** RAW DATA follows **

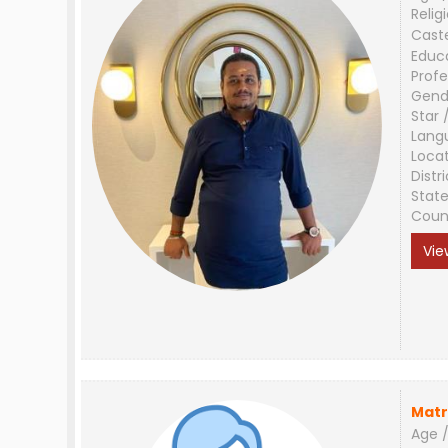
Relig
Cast
Educ
Profe
Gend
Star 
Lang
Loca
Distri
Stat
Coun
Vie
Matr
Age /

** End of RAW DATA **

TRY IT
Repeat every line of the data above exactly, but drop the pictures.

RESULT
Relig
Cast
Educ
Profe
Gend
Star 
Lang
Loca
Distri
Stat
Coun
Vie
Matr
Age /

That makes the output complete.